Fiorina, stars outline HP entertainment plans


By John K. Waters





A succession of surprise celebrity appearances and a spate of dramatic
announcements kept Consumer Electronics Show (CES) attendees on the edges
of their seats during Hewlett-Packard CEO Carly Fiorina's keynote
presentation late last week. Speaking before a packed Hilton Theater in Las
Vegas, Fiorina unveiled a new digital music player, revealed an online
music alliance with Apple Computer, and weighed in on the online music
piracy debate.


Faced with flagging PC sales, computer industry heavyweights like HP, Intel
and others are pushing aggressively into digital entertainment. Fiorina's
presentation underscored her company's move into this market with products
designed to provide customers with new and/or more efficient tools for
managing their increasingly unwieldy collections of digital songs, videos
and photos -- and to reduce the number of devices consumers need to do it.
"We don't believe the revolution is a shoot-out in gadget land," Fiorina
told her audience. "We are focused today on creating a new class of system
that will enable you to do anything you want with your digital content from
anywhere in the home. We are, in essence, building the data center for the
consumer."


The heart of the Fiorina data center is HP's Digital Entertainment System,
essentially a home media server, which is designed to serve as a central
repository and access point for digital music, photos, videos and movies.
The system includes a hub, digital displays, projectors, music players and
handhelds, and involves partnerships with content companies. HP promises to
ship the system sometime this fall. Fiorina also ticked off some upcoming
product releases, including new 30-inch LCD and 42-inch plasma digital
displays, due in June, and a new line of digital projectors. The company
expects to begin supporting Microsoft's Media Center Extender technology
(which Microsoft chairman Bill Gates announced at CES), and plans to add
remote control functionality to its iPaq handheld computers. The beefed-up
iPaqs could then also serve as access points for digital content.


"The digital revolution is about technology that is there for us when we
want it to work and how we want it to work," Fiorina proclaimed. "And that
reality is there now." The news that HP would be putting its name on music
players based on Apple's iPod technology drew a few gasps from the crowd.
The agreement calls for HP to begin shipping a branded music player this
summer that even resembles Apple's portable MP3 player.
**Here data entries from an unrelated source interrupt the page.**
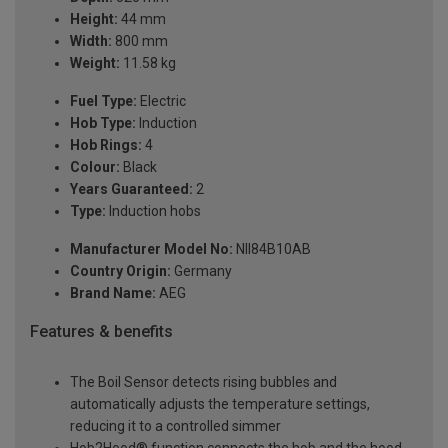
Height:
44 mm
Width:
800 mm
Weight:
11.58 kg
Fuel Type:
Electric
Hob Type:
Induction
Hob Rings:
4
Colour:
Black
Years Guaranteed:
2
Type:
Induction hobs
Manufacturer Model No:
NII84B10AB
Country Origin:
Germany
Brand Name:
AEG
Features & benefits
The Boil Sensor detects rising bubbles and
automatically adjusts the temperature settings,
reducing it to a controlled simmer
Hob2Hood® function connects the hob and the hood.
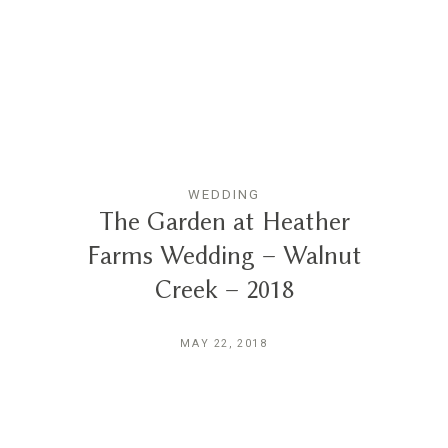
Reviews
Blog
Contact
WEDDING
The Garden at Heather
Farms Wedding – Walnut
Creek – 2018
MAY 22, 2018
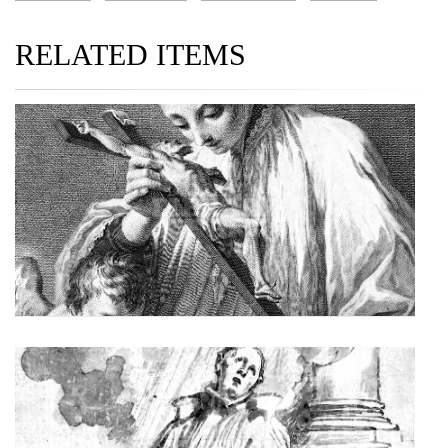
RELATED ITEMS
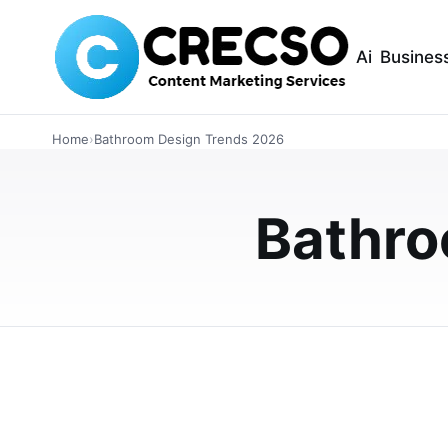
Ai
Busines
LIFESTYLE
Home
›
Bathroom Design Trends 2026
Top Bathroom Sh
Homeowners Sho
Bathro
Explore the latest bathroom shower panel tre
waterproof wall panels, modern finishes, lo
JUNE 3, 2026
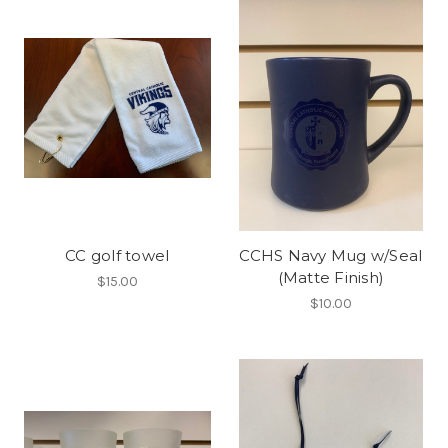
CC golf towel
CCHS Navy Mug w/Seal
(Matte Finish)
$15.00
$10.00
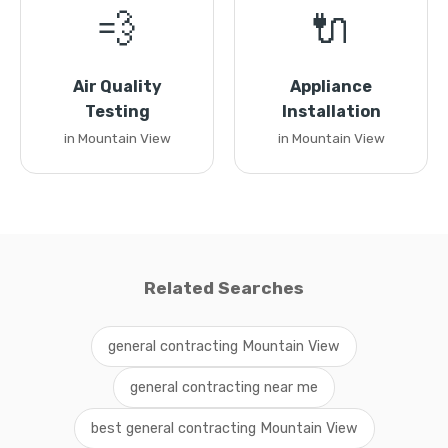
💨
🔌
Air Quality
Appliance
Testing
Installation
in Mountain View
in Mountain View
Related Searches
general contracting Mountain View
general contracting near me
best general contracting Mountain View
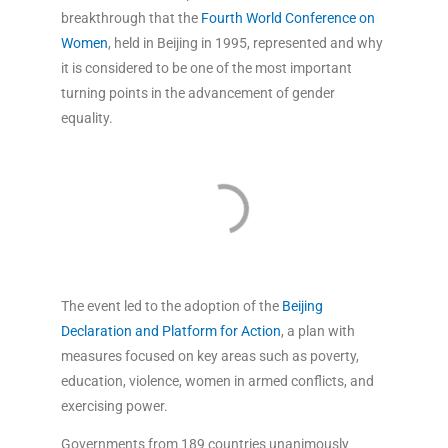
breakthrough that the
Fourth World Conference on
Women
, held in Beijing in 1995, represented and why
it is considered to be one of the most important
turning points in the advancement of gender
equality.
The event led to the adoption of the
Beijing
Declaration and Platform for Action
, a plan with
measures focused on key areas such as poverty,
education, violence, women in armed conflicts, and
exercising power.
Governments from 189 countries unanimously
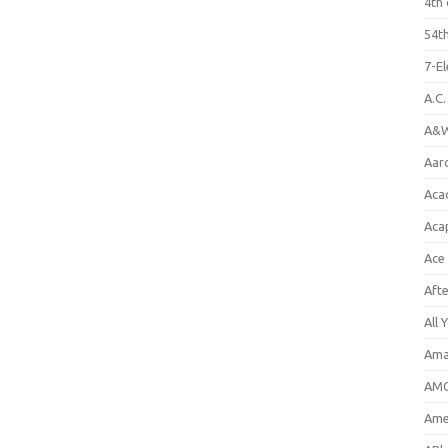
4th 
54th
7-E
A.C
A&W
Aar
Aca
Aca
Ace
Aft
All 
Ama
AMC
Amer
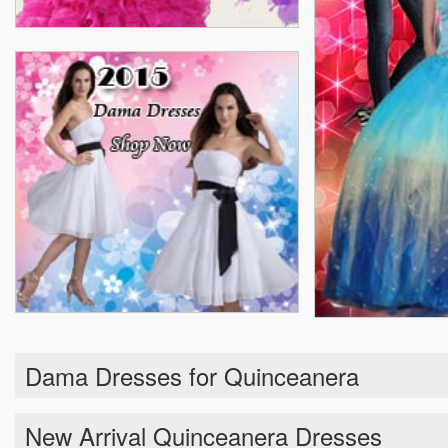
Dama Dresses for Quinceanera
New Arrival Quinceanera Dresses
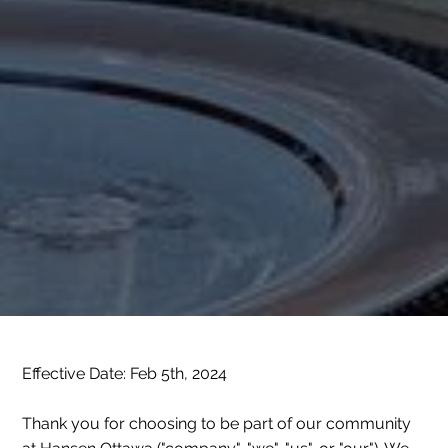
Effective Date: Feb 5th, 2024
Thank you for choosing to be part of our community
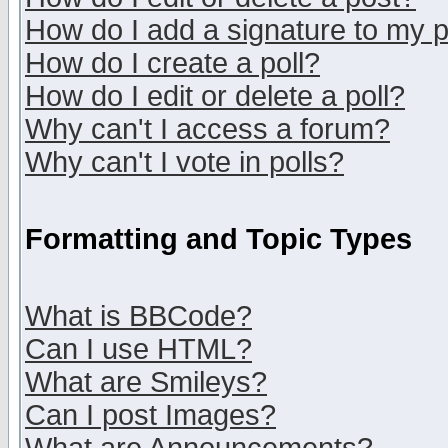
How do I add a signature to my 
How do I create a poll?
How do I edit or delete a poll?
Why can't I access a forum?
Why can't I vote in polls?
Formatting and Topic Types
What is BBCode?
Can I use HTML?
What are Smileys?
Can I post Images?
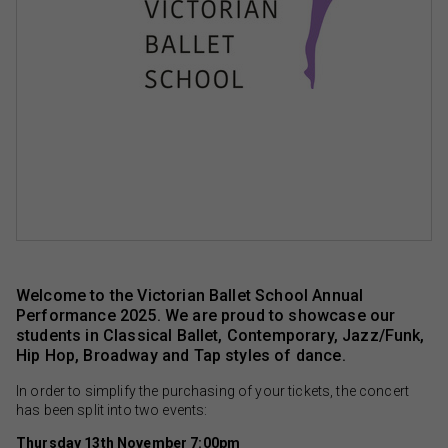
Welcome to the Victorian Ballet School Annual
Performance 2025. We are proud to showcase our
students in Classical Ballet, Contemporary, Jazz/Funk,
Hip Hop, Broadway and Tap styles of dance.
In order to simplify the purchasing of your tickets, the concert
has been split into two events:
Thursday 13th November 7:00pm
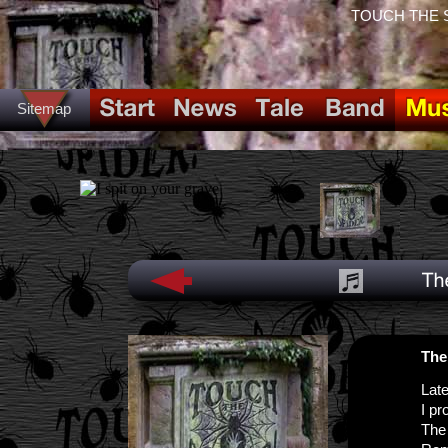
TOUCH THE SPI
Sitemap
The 
Late
I pr
The 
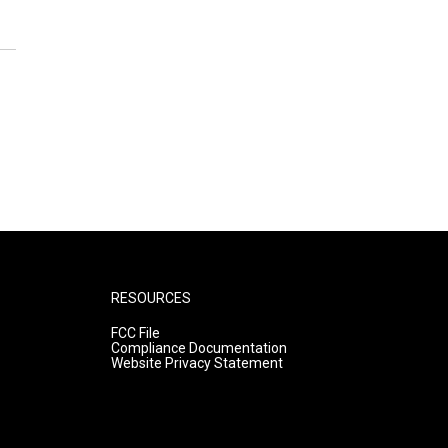
RESOURCES
FCC File
Compliance Documentation
Website Privacy Statement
"I think everyone here would agree that Apple has done a great job with the
iPod, iTunes software and iTunes Music Store," Fiorina said, pointing to
Apple's impressive, though short, track record as a purveyor of digital
music. The agreement, she said, represents recognition of that success, and
a response to a large and growing demand for downloadable digital music.
She cited internal HP research that found that more than 54% of current HP
consumers download music to their PCs.


Apple CEO Steve Jobs made his own iPod announcement earlier in the week at
the Macworld show in San Francisco, when he unveiled the new iPod Mini.


HP is also expected to ship its Pavilion, Media Center, and Compaq Presario
lines of desktop and notebook computers with pre-installed versions of
Apple's iTunes jukebox software, as well as an icon that links users with
the iTunes online music store. "We think it's a good deal for everyone,"
Fiorina said, "for HP, for Apple and for consumers." On the issue of
content piracy, Fiorina declared HP's intention to "take a stand for what's
right" by implementing technologies in her company's products that protect
content copyrights. "It's illegal and there are things we as a computing
company can do to prevent it," Fiorina said.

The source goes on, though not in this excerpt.